Interactive Visualizatons
We used our crawler to download all of the datasets and analyze them (more on that in the method section). The results visualized can be found below:
October 2017
The situation on october 30, 2017. It is visible that tabular data and geodata represent the majority of the datasets. Yet, when it comes to file size, the image archives are the heavyweights. The entries section is not completely representative because not all datasets could by analyzed and it is also not necessarily clear how to count one "entry". See the Methods section for more detailed information.
March 2018
The situation as of march 22, 2018. The Swiss Federal Statistical Office changed its policy and stopped providing direct downloads to its datasets. At the same time it provides now over 1000 datasets as compared to around 600 last year. Apart from this, most of the growth in number of datasets has come from previously smaller data providers like the Swiss Federal Office of Energy.
Obeservations
Exploring the data through the visualizations, we noticed a few changes:
Changed policy of the Federal Statistical Office (FSO)

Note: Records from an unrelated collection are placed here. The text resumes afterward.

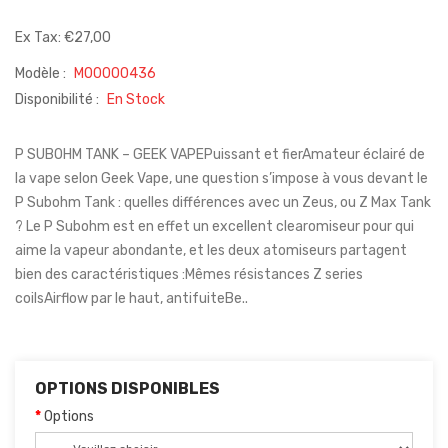
Ex Tax: €27,00
Modèle :
M00000436
Disponibilité :
En Stock
P SUBOHM TANK – GEEK VAPEPuissant et fierAmateur éclairé de
la vape selon Geek Vape, une question s’impose à vous devant le
P Subohm Tank : quelles différences avec un Zeus, ou Z Max Tank
? Le P Subohm est en effet un excellent clearomiseur pour qui
aime la vapeur abondante, et les deux atomiseurs partagent
bien des caractéristiques :Mêmes résistances Z series
coilsAirflow par le haut, antifuiteBe..
OPTIONS DISPONIBLES
Options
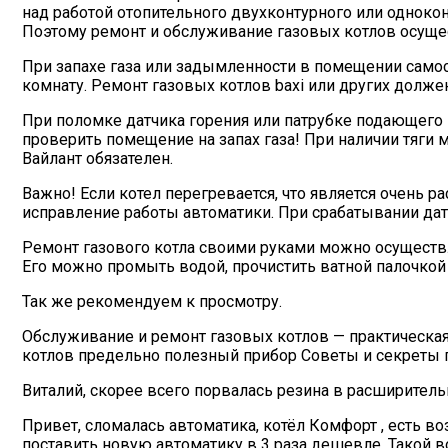
над работой отопительного двухконтурного или одноко
Поэтому ремонт и обслуживание газовых котлов осущес
При запахе газа или задымленности в помещении само
комнату. Ремонт газовых котлов baxi или других долже
При поломке датчика горения или патрубке подающего 
проверить помещение на запах газа! При наличии тяги м
Вайлант обязателен.
Важно! Если котел перегревается, что является очень 
исправление работы автоматики. При срабатывании дат
Ремонт газового котла своими руками можно осуществл
Его можно промыть водой, прочистить ватной палочкой
Так же рекомендуем к просмотру.
Обслуживание и ремонт газовых котлов — практическая
котлов предельно полезный прибор Советы и секреты 
Виталий, скорее всего порвалась резина в расширитель
Привет, сломалась автоматика, котёл Комфорт , есть в
поставить новую автоматику в 3 раза дешевле. Такой во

While the number of datasets provided by the Swiss Federal Statistical Office incresed, the office stopped providing direct links to its data. It can now only be retrieved via their websites with size limitations. This is exactly why the Global Open Data Index and the Open Data Barometer include the questions "Is the data downloadable at once/available as a whole?". It would be interesting to know what reasons the FSO had to change this.
New datasets mostly from formerly small data providers
The bigger data providers have not added as many new datasets in the last five months. The explanation is probably simple: The low-hangig fruit have all been publsihed and it is harder to find, prepare and publish new datasets for them. As opposed to the smaller data providers.
A few live-datasets contribute most of the entries
The vsiualization also shows, a few datasets have a lot (billions) of entries (see the Method section for a definition) while most have only a few thousand (the median is at 8511/3394 entries for the 2017/2018 datasets).
The log-log plot shows that the distribution hints at a power law distribution. The reason for this are mostly the live-datasets about public transportation from SBB and VBZ. Because this data has grown steadily and considerably over the last five months, it even manages to compensate for the pretty large FSO-datasets, which are missing in the 2018 analysis.
Wrap-up
It's interesting to see how things have changed in just five months. And probably there are many more interesting insights to be found in the data. Feel free to run the crawler yourself or just check out our precrawled datasets.
Method
Information on individual datasets was retrieved via the opendata.swiss-API.
To determine the precise filesize and the number of entries of individual datasets, all the data has been downloaded. We have excluded from this all the datasets which where not available via the API or which have not been linked to directly. This is a first source of errors. It concerns between 4% and 6% of the datasets. To determine the total size of one dataset, we have added up the sizes of all the files that are part of it. This is the next source of errors. Some dataset consist different files, representing different data. Other datasets provide the same data multiple times, but in different formats.
Determining the number of entries is another area which is not clear cut. We defined entry differently, depending on the type of data:
- Tabular data (TSV, CSV, PC-AXIS, XLS): Number of fields/cells in a table.
- Geodata (Shapefiles): Number of entries (points, shapes) × number of attributes per entry
- Image data: Number of images
For some datasets, we could not calculate this value because we couldn't detect the format automatically or because the data was not directly accessible from from opendata.swiss. In 2017 we managed to calculate a total for 90% of the dataset. This value dropped to only 60% in 2018. The main reason is that the Swiss Federal Statistical Office (one of the biggest data providers) stopped providing direct links to its data.
The visitor counts can't be accessed via the API and have been provided by the Swiss Federal Archive. The visitor count on one dataset has been calculated by summing the visits on all the subsites.